Answer: Depends what they are teaching about the Law.
Two mathematical equations:
1. Trusting Jesus + X= Justification, being declared righteous, reconciles you to God
If X is necessary to add to faith in order to be saved, then that person is wrong.
Here is what Scripture says about that person-
A. 2 Corinthians 11:1- Paul preached one husband to us, Jesus.
B. Galatians 1, in fact the whole book of Galatians deals with this problem.
C. Galatians 3:10
Paul had a constant battle with this with, what he called, the Judaisers. They taught Jesus + X. Here is what Paul says, when Peter started to get sucked into the pull of their teaching, like the tracking beam of the Death Star, Paul harshly confronted Peter- Galatians 2:11-13.

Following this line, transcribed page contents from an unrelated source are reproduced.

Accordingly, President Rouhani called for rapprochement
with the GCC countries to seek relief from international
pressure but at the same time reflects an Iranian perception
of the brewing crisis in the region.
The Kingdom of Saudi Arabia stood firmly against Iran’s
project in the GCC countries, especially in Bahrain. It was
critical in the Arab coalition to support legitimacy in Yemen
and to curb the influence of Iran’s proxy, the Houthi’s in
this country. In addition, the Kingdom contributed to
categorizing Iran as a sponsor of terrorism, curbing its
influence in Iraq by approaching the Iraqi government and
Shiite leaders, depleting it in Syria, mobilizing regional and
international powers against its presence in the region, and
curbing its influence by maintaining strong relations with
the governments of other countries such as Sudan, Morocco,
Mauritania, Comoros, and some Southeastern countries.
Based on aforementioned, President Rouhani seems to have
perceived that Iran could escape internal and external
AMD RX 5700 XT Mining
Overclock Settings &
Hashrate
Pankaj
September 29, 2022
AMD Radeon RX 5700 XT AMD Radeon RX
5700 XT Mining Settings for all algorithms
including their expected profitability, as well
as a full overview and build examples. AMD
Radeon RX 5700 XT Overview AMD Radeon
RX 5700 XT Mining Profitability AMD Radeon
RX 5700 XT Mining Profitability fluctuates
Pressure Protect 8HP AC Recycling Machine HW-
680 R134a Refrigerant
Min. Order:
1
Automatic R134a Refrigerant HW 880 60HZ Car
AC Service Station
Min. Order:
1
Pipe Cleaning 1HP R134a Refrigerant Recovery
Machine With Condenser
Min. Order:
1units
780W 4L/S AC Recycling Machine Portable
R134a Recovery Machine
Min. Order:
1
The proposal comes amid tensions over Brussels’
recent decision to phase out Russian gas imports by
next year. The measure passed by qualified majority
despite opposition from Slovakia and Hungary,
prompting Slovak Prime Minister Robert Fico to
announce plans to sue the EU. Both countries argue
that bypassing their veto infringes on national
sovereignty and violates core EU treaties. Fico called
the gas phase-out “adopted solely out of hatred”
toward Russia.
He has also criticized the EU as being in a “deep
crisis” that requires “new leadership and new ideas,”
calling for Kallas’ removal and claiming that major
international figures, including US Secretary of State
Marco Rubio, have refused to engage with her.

D. We are justified, made right, reconciled to God through FAITH and not through LAW (Torah)- Romans 3-5. Not through circumcision or even what has through tradition replaced circumcision- namely water baptism. We are saved through faith, from first to last. From first to last, the equation for salvation is Faith in Jesus. He is the door, he is the gate, he is the way, he is the truth, he is the life, he is the living water, he is God's Messiah.
2. Trusting Jesus = Justification, being delcared righteous, reconciles you to God+
we obey the Law in order to worship God.
I see no problem with this.
A. Paul did this, He followed the Law after conversion to Christ.
-Acts 18:18- Paul took a Nazarite vow
-Acts 21:24-26 Paul and some men responded to Jews who complained that Paul taught to turn away from the Law of Moses- Paul did something to show them that he was living in obedience to the Law. He even showed them by fulfilling his Nazarite vow and taking part in the purification rites.
-Acts 25:8 Paul kept the Law, as a believer.
-2 Timothy 3:16 Paul teaches us that the Law is very useful.
B. Gentiles were told to uphold some of the Law in practice. Acts 15:1-35- The Jerusalem Council taught that Goyim (Gentiles) were to keep elements of the Law. In fact, there are parts of the Law, that if we do not obey them, show a stubborn or ignorant heart against the Lord. We are taught not to eat food sacrificed to idols, from blood, from meat of strangled animals, and from sexual immorality. Doing these will not untie our salvation, but will grieve the Lord, and hurt the faith of Jewish people whom the Lord loves, plus other things.
C. Hayesod (A Messianic Jewish community) invites people to follow the Law out of worship, not as a means of salvation.
D. If someone teaches the Law, this is noble, as long as it is not taught as a means of salvation. Who wouldn't want someone to teach us not to murder, steal, worship idols, etc...?
E. Ray VanderLaan is a Christian Rabbi. Ray loves God's Law (Torah). But he is grieved when he hears that people teach the law as a means of salvation. He practices much of the Law, but does not depend on the Law to make him right with God.
Who should we not eat with?
1. 1 Corinthians 5:9-11 (cf. Psalm 1)- If someone claims to be a believer but is immoral, greedy, swindler, idolaterer, sexually immoral, a drunk or slanderer. Do not even eat with such a person.
The first question that comes to my mind is, "How is that loving?" However, the purpose of this is to judge them. To show them that this is wrong, in the hopes that they repent. Often today, people will not respond to this, rather they will "feel judged" and find a more liberal group that does not uphold the umbrella of the word. However, this will not excuse them from being judged by Jesus and the Father. Better to be judged by men than to be judged by God!
2. 2 John 7-10 the person in context here is the gnostic. But certainly, there is a cultural thing here, namely that to eat with someone or to invite them into your house was to show approval, and was to provide for them, strengthening them.
The gnostic taught that Jesus Christ did not come in the flesh.
Why shouldn't we eat with them? To show them that they are wrong. In the hopes that God will show them mercy leading to repentance.